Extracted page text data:
[Start of section]

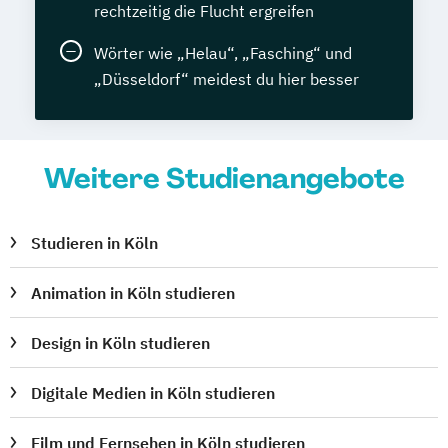
rechtzeitig die Flucht ergreifen
Wörter wie „Helau“, „Fasching“ und
„Düsseldorf“ meidest du hier besser
Weitere Studienangebote
Studieren in Köln
Animation in Köln studieren
Design in Köln studieren
Digitale Medien in Köln studieren
Film und Fernsehen in Köln studieren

[End of section]

*EXERCISE*. Go through the entries and copy every line that has "Köln".

*SOLUTION BELOW*.
Studieren in Köln
Animation in Köln studieren
Design in Köln studieren
Digitale Medien in Köln studieren
Film und Fernsehen in Köln studieren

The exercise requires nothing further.